▸ **DIRECTIONS FOR THIS TASK**
Please output exactly the part of the records below that opens with the line containing "广州市人民政府 (554, 2425)" and closes with the line containing "中国侨联 (25, 2397)", both lines included, and nothing else.

▸ **DATA FOR REVIEW**
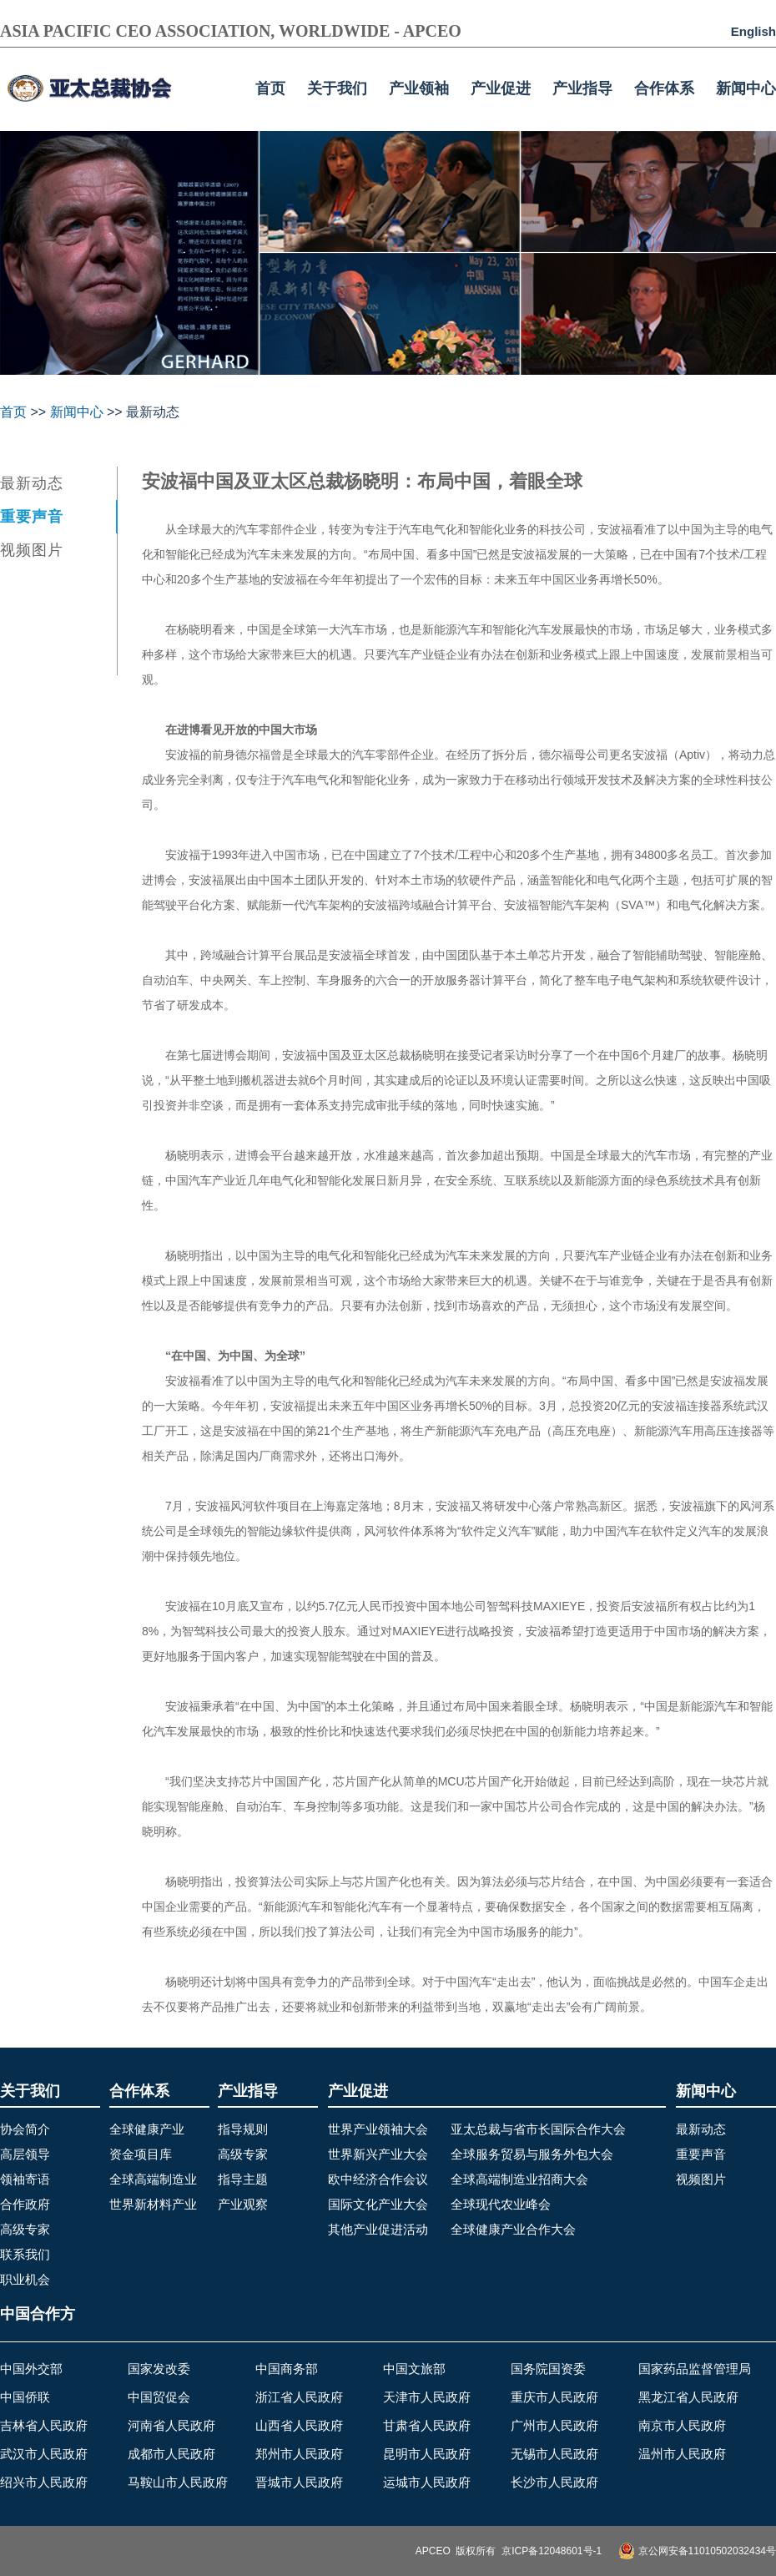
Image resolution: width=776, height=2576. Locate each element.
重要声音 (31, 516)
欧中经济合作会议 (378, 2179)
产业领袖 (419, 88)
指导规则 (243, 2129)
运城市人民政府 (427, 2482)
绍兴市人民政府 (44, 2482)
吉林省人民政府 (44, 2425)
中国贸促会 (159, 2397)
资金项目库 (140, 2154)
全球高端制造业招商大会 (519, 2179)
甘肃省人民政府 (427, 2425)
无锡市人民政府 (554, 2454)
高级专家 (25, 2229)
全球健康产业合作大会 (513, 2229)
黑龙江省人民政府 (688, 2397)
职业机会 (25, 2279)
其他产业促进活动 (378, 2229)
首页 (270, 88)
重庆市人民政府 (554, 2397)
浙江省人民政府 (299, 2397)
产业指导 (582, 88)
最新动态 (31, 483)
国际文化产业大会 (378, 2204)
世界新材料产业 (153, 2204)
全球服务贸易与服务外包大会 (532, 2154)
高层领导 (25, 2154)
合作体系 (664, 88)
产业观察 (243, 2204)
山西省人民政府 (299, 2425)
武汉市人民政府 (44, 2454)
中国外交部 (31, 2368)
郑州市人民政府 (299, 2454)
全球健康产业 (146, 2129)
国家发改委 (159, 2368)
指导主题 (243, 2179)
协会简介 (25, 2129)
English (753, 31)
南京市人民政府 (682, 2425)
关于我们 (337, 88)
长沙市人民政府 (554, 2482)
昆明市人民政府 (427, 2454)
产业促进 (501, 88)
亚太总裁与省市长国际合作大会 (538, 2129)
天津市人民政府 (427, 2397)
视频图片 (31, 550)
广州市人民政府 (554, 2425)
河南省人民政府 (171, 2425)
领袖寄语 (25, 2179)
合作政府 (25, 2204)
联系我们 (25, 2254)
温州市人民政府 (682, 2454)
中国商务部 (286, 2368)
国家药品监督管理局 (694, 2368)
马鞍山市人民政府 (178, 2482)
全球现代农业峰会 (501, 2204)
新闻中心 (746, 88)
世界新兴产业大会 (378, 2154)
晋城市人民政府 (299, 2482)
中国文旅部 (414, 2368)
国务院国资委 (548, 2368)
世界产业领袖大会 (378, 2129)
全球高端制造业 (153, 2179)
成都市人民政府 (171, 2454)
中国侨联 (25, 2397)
...
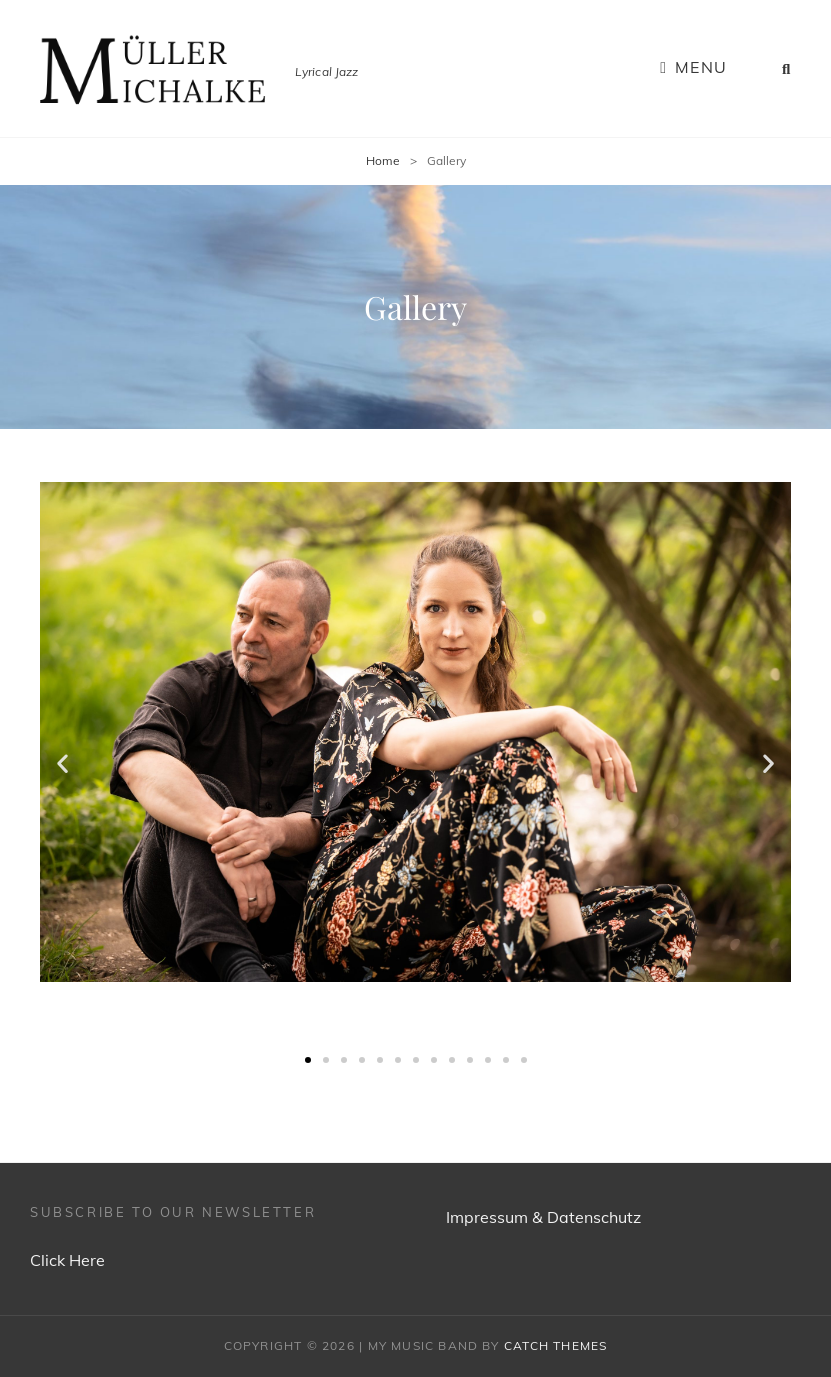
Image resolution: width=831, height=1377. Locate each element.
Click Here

▸ **OUTPUT OF THE TASK**
广州市人民政府 (554, 2425)
河南省人民政府 (171, 2425)
领袖寄语 (25, 2179)
合作政府 (25, 2204)
联系我们 (25, 2254)
温州市人民政府 (682, 2454)
中国商务部 (286, 2368)
国家药品监督管理局 (694, 2368)
马鞍山市人民政府 (178, 2482)
全球现代农业峰会 (501, 2204)
新闻中心 (746, 88)
世界新兴产业大会 (378, 2154)
晋城市人民政府 (299, 2482)
中国文旅部 (414, 2368)
国务院国资委 (548, 2368)
世界产业领袖大会 (378, 2129)
全球高端制造业 (153, 2179)
成都市人民政府 (171, 2454)
中国侨联 (25, 2397)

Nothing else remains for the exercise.